Il pleuvait.
Sur ma tête. Sur mon univers aussi.
Depuis ce que j’avais découvert, j’avais l’impression que plus rien ne serait jamais pareil. Ça faisait maintenant plus de quatre mois que j’avais surpris la conversation de Maman et Drew, et ça faisait donc plus de quatre mois que j’étais partie à la recherche de mon oncle, avec l’espoir de le trouver un jour. Et je ne l’avais pas trouvé. Enfin, pas vraiment. A court d’idées, j’avais finalement recherché le nom de Raise Hart sur Google, avec sa date de naissance ainsi que la ville de naissance, et j’étais tombé sur un article que j’aurais préféré ne pas voir.

Il avait tué ma grand-mère dans un excès de rage, avait été emprisonné pendant trois ans, alors qu’il avait été condamné à vingt, avec pour circonstances atténuantes, l’instabilité mentale. Mais ce que je ne comprenais pas, c’est qu’à sa disparition, cela faisait presque dix ans qu’il était de nouveau libre, et aucun souvenir de lui que j’avais gardé ne me le présentait comme un dérangé mental.
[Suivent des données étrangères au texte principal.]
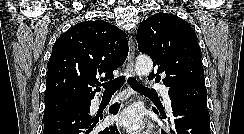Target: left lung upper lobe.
I'll use <instances>...</instances> for the list:
<instances>
[{
  "instance_id": "5c2ea615",
  "label": "left lung upper lobe",
  "mask_w": 244,
  "mask_h": 134,
  "mask_svg": "<svg viewBox=\"0 0 244 134\" xmlns=\"http://www.w3.org/2000/svg\"><path fill=\"white\" fill-rule=\"evenodd\" d=\"M136 38L139 51L153 60L149 79L159 80L163 74L171 101L207 108L201 49L186 21L167 13L154 14L139 25Z\"/></svg>"
}]
</instances>
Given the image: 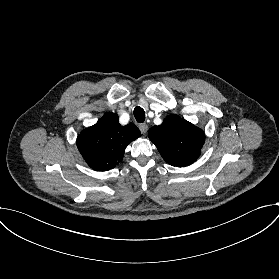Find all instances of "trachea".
I'll return each instance as SVG.
<instances>
[{
	"label": "trachea",
	"mask_w": 279,
	"mask_h": 279,
	"mask_svg": "<svg viewBox=\"0 0 279 279\" xmlns=\"http://www.w3.org/2000/svg\"><path fill=\"white\" fill-rule=\"evenodd\" d=\"M134 116L139 123H142L145 120V112L141 107H135Z\"/></svg>",
	"instance_id": "trachea-1"
}]
</instances>
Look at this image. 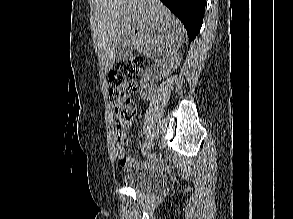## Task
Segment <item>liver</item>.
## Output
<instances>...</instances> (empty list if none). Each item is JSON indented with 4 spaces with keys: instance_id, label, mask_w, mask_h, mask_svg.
Instances as JSON below:
<instances>
[{
    "instance_id": "obj_1",
    "label": "liver",
    "mask_w": 293,
    "mask_h": 219,
    "mask_svg": "<svg viewBox=\"0 0 293 219\" xmlns=\"http://www.w3.org/2000/svg\"><path fill=\"white\" fill-rule=\"evenodd\" d=\"M94 15L93 43L105 71L112 68L124 35L146 57L170 55L184 42L183 26L160 0H95Z\"/></svg>"
}]
</instances>
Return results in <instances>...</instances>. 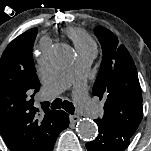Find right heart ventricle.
<instances>
[{"mask_svg": "<svg viewBox=\"0 0 151 151\" xmlns=\"http://www.w3.org/2000/svg\"><path fill=\"white\" fill-rule=\"evenodd\" d=\"M68 37L75 45L77 52L96 49V44L89 34L80 28H68Z\"/></svg>", "mask_w": 151, "mask_h": 151, "instance_id": "1", "label": "right heart ventricle"}]
</instances>
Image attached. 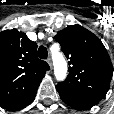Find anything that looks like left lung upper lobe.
Returning <instances> with one entry per match:
<instances>
[{
    "mask_svg": "<svg viewBox=\"0 0 114 114\" xmlns=\"http://www.w3.org/2000/svg\"><path fill=\"white\" fill-rule=\"evenodd\" d=\"M55 40L69 61V74L57 86L102 99L113 74L110 57L101 40L80 25L59 31Z\"/></svg>",
    "mask_w": 114,
    "mask_h": 114,
    "instance_id": "left-lung-upper-lobe-1",
    "label": "left lung upper lobe"
}]
</instances>
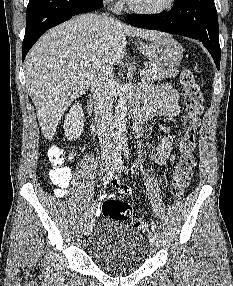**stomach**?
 I'll use <instances>...</instances> for the list:
<instances>
[{"mask_svg": "<svg viewBox=\"0 0 233 286\" xmlns=\"http://www.w3.org/2000/svg\"><path fill=\"white\" fill-rule=\"evenodd\" d=\"M138 49L151 64L165 68H174L179 65L183 57L182 46L168 34H163L146 43L140 42Z\"/></svg>", "mask_w": 233, "mask_h": 286, "instance_id": "obj_1", "label": "stomach"}]
</instances>
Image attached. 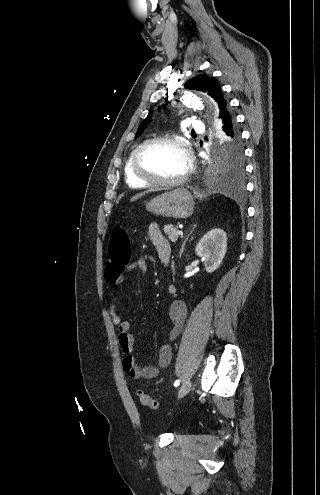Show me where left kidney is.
I'll list each match as a JSON object with an SVG mask.
<instances>
[{"label": "left kidney", "instance_id": "obj_1", "mask_svg": "<svg viewBox=\"0 0 320 495\" xmlns=\"http://www.w3.org/2000/svg\"><path fill=\"white\" fill-rule=\"evenodd\" d=\"M227 251V236L222 229H212L198 242L195 252L204 262L207 272H214Z\"/></svg>", "mask_w": 320, "mask_h": 495}]
</instances>
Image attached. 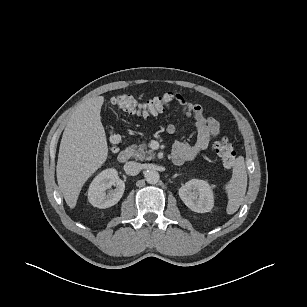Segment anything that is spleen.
Segmentation results:
<instances>
[{"instance_id": "obj_1", "label": "spleen", "mask_w": 307, "mask_h": 307, "mask_svg": "<svg viewBox=\"0 0 307 307\" xmlns=\"http://www.w3.org/2000/svg\"><path fill=\"white\" fill-rule=\"evenodd\" d=\"M247 188V172L243 156L236 158L233 166V174L230 181L225 184L228 196L226 208L227 214H234L242 204Z\"/></svg>"}]
</instances>
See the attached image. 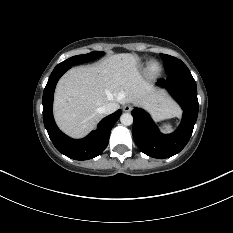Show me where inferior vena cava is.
Here are the masks:
<instances>
[{
  "mask_svg": "<svg viewBox=\"0 0 233 233\" xmlns=\"http://www.w3.org/2000/svg\"><path fill=\"white\" fill-rule=\"evenodd\" d=\"M118 106L115 103H108L98 109L99 113L109 115L117 110Z\"/></svg>",
  "mask_w": 233,
  "mask_h": 233,
  "instance_id": "1",
  "label": "inferior vena cava"
}]
</instances>
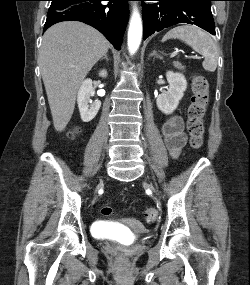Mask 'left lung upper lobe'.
Masks as SVG:
<instances>
[{
    "mask_svg": "<svg viewBox=\"0 0 250 285\" xmlns=\"http://www.w3.org/2000/svg\"><path fill=\"white\" fill-rule=\"evenodd\" d=\"M205 1H207V2H211V1H213V0H205Z\"/></svg>",
    "mask_w": 250,
    "mask_h": 285,
    "instance_id": "5c2ea615",
    "label": "left lung upper lobe"
}]
</instances>
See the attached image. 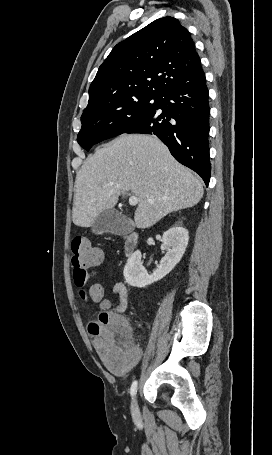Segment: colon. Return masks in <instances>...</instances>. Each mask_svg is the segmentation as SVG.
Masks as SVG:
<instances>
[{"instance_id":"5ec220e1","label":"colon","mask_w":272,"mask_h":455,"mask_svg":"<svg viewBox=\"0 0 272 455\" xmlns=\"http://www.w3.org/2000/svg\"><path fill=\"white\" fill-rule=\"evenodd\" d=\"M71 253L74 283L79 295L83 299L102 302V286L98 283L89 284V269L102 262L101 250L92 246L87 238L75 237L71 241ZM88 332L101 361L109 370L120 371L134 362L136 349L128 338V327L121 318L103 312L99 321L89 324Z\"/></svg>"}]
</instances>
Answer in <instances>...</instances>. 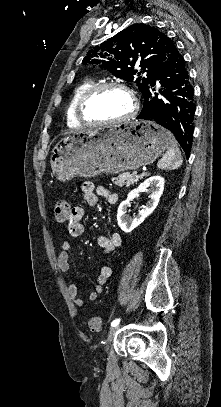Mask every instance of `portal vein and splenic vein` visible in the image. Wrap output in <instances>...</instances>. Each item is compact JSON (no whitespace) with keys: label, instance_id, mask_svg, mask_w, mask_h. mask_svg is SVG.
Here are the masks:
<instances>
[{"label":"portal vein and splenic vein","instance_id":"1","mask_svg":"<svg viewBox=\"0 0 221 407\" xmlns=\"http://www.w3.org/2000/svg\"><path fill=\"white\" fill-rule=\"evenodd\" d=\"M137 173H138L137 171H134V172H133L134 175H137Z\"/></svg>","mask_w":221,"mask_h":407}]
</instances>
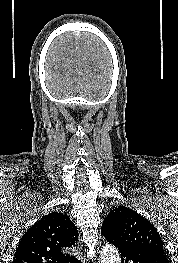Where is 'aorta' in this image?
Returning <instances> with one entry per match:
<instances>
[{
	"label": "aorta",
	"instance_id": "1",
	"mask_svg": "<svg viewBox=\"0 0 178 263\" xmlns=\"http://www.w3.org/2000/svg\"><path fill=\"white\" fill-rule=\"evenodd\" d=\"M99 263H120L119 251L111 244H106L99 257Z\"/></svg>",
	"mask_w": 178,
	"mask_h": 263
}]
</instances>
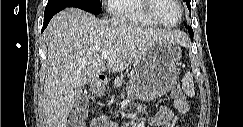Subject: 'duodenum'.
Wrapping results in <instances>:
<instances>
[{
    "label": "duodenum",
    "instance_id": "410a0bca",
    "mask_svg": "<svg viewBox=\"0 0 243 127\" xmlns=\"http://www.w3.org/2000/svg\"><path fill=\"white\" fill-rule=\"evenodd\" d=\"M108 84V78L106 75L104 74H99L93 84V87L95 89H102L104 87H106Z\"/></svg>",
    "mask_w": 243,
    "mask_h": 127
}]
</instances>
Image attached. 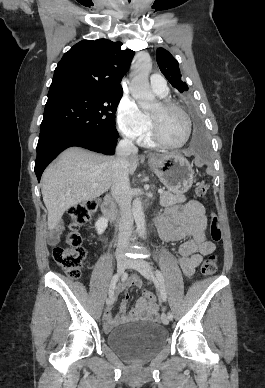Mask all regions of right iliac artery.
<instances>
[{"instance_id":"obj_1","label":"right iliac artery","mask_w":265,"mask_h":388,"mask_svg":"<svg viewBox=\"0 0 265 388\" xmlns=\"http://www.w3.org/2000/svg\"><path fill=\"white\" fill-rule=\"evenodd\" d=\"M118 279H119L118 274H115L112 277L110 288H109V296H112L114 294V290H115L116 284L118 282Z\"/></svg>"}]
</instances>
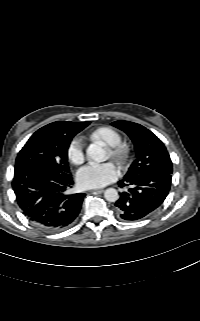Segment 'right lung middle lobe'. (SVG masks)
<instances>
[{"instance_id": "dd1d6c3e", "label": "right lung middle lobe", "mask_w": 200, "mask_h": 321, "mask_svg": "<svg viewBox=\"0 0 200 321\" xmlns=\"http://www.w3.org/2000/svg\"><path fill=\"white\" fill-rule=\"evenodd\" d=\"M89 123L75 126L68 133H55L48 125L40 128L18 153L15 168L29 163L46 164L57 173H70L68 163L70 142Z\"/></svg>"}]
</instances>
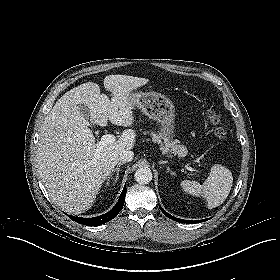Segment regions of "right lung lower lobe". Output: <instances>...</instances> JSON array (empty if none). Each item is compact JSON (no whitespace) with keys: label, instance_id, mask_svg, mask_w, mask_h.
<instances>
[{"label":"right lung lower lobe","instance_id":"obj_1","mask_svg":"<svg viewBox=\"0 0 280 280\" xmlns=\"http://www.w3.org/2000/svg\"><path fill=\"white\" fill-rule=\"evenodd\" d=\"M125 195H126V185L124 186V189L119 197L117 204L114 206V208L112 210H110L109 212H107L106 214H103L101 216L93 217V218H82V217H74V216L69 215V217H71V219L74 220L75 222L83 224V225H87V226L102 225V224L112 220L113 218H115L118 215V213L120 212V210L122 209V207L124 205Z\"/></svg>","mask_w":280,"mask_h":280}]
</instances>
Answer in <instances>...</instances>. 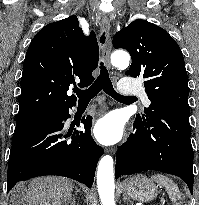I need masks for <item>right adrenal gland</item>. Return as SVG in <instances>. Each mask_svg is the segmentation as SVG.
<instances>
[{"mask_svg": "<svg viewBox=\"0 0 199 205\" xmlns=\"http://www.w3.org/2000/svg\"><path fill=\"white\" fill-rule=\"evenodd\" d=\"M75 190H76V194L80 193V189L75 188ZM72 205H75V196L73 197V204Z\"/></svg>", "mask_w": 199, "mask_h": 205, "instance_id": "1", "label": "right adrenal gland"}]
</instances>
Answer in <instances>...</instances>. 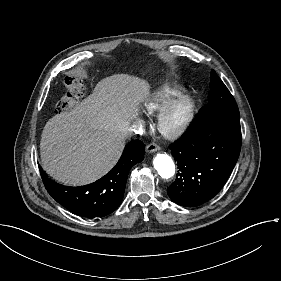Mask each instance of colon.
Instances as JSON below:
<instances>
[{
	"label": "colon",
	"instance_id": "5ec220e1",
	"mask_svg": "<svg viewBox=\"0 0 281 281\" xmlns=\"http://www.w3.org/2000/svg\"><path fill=\"white\" fill-rule=\"evenodd\" d=\"M66 92L57 102L56 109L59 113L71 111L81 100L83 90V77L81 75L69 74L64 78Z\"/></svg>",
	"mask_w": 281,
	"mask_h": 281
}]
</instances>
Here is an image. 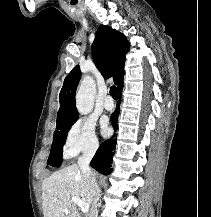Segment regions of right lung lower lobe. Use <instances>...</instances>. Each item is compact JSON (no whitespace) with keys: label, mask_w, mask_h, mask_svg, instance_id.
I'll list each match as a JSON object with an SVG mask.
<instances>
[{"label":"right lung lower lobe","mask_w":211,"mask_h":217,"mask_svg":"<svg viewBox=\"0 0 211 217\" xmlns=\"http://www.w3.org/2000/svg\"><path fill=\"white\" fill-rule=\"evenodd\" d=\"M121 91H122V87L119 89L120 95H121ZM118 115H119V109L117 108L111 116V122L114 129L116 128L117 125ZM115 144H116L115 135H113L112 138L103 142L100 145L99 149L97 150L94 158L90 163L91 167H93L98 172L104 175H109L112 171L111 164H112V157L114 154Z\"/></svg>","instance_id":"right-lung-lower-lobe-1"}]
</instances>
Qu’est-ce qui avait bien pu pousser Raise à fuir comme un voleur du jour au lendemain ? A disparaître de ma vie alors que j’avais encore besoin de lui ?

- Mélie ? m’appela Priam alors que je regardai la tombe de mon père depuis une bonne demie heure.
C’était le seul endroit où j’eus espéré trouver des réponses à mes questions. D’oser enfin le voir, espérer n’importe quoi. J’avais même démonté le cadre, ma poupée, gratté les recoins de la tombe pour espérer trouver une trace du passage de mon oncle, en vain. Je m’approchai de la stèle et l’embrassai furtivement, tout en murmurant un « je t’aime Papa » avant de me diriger vers Priam qui se tenait droit à la sortie de l’allée, sous un parapluie, sous lequel je m’empressai de m’abriter.

- Pas d’illumination ? me demanda-t-il tandis que je me blottissais contre son flanc alors qu’on sortait du cimetière.
- Non, il a rien laissé ici, ou alors Maman s’en est emparé aussi, soupirai-je.
- T’as essayé de rechercher chez toi ? Les courriers qu’elle intercepte.
- Je sais qu’elle les brûle. Et avec ses problèmes liés à la grossesse, elle est toujours à la maison, je ne peux pas m’emparer du courrier avant elle si jamais Raise essaie de me re-contacter. En bref, je suis dans une impasse. Et j’aimerais bien y voir plus clair.
- Et tu n’as aucune idée de ce qui a bien pu se passer pour qu’il s’enfuit comme ça.
- Non, pas la moindre, et c’est bien ça qui m’embête. La seule mention d’un crime qu’il aurait commis pour qu’il finisse en prison, c’est le meurtre de sa mère. J’ai appelé la prison où il était, il n’y est jamais retourné depuis et ils n’ont pas pu me fournir son adresse actuelle, idem pour l’hôpital psychiatrique.

On arrivait chez lui, quand il eut l’illumination du siècle.
- Et retrouver d’anciens amis de Raise, t’y as pensé ?
Mentalement, je me maudis, et physiquement, je m'abattis le plat de la main contre le front, pour me remettre les idées en place.
- Mais quelle conne je suis ! Les moisis ! Il était proche d’eux, c’est ce que maman m’a dit ! Faut que j’appelle Elden, en urgence.
- Elden ne t’aidera pas, je pense pas. Il est trop proche de ta mère, elle lui a sûrement demandé de se taire pour Raise.
- Peut-être pour Raise, mais pas pour les autres moisis. Et moi, celle que je veux contacter, Elden ne m’en empêchera pas, il croira que c’est pour papa.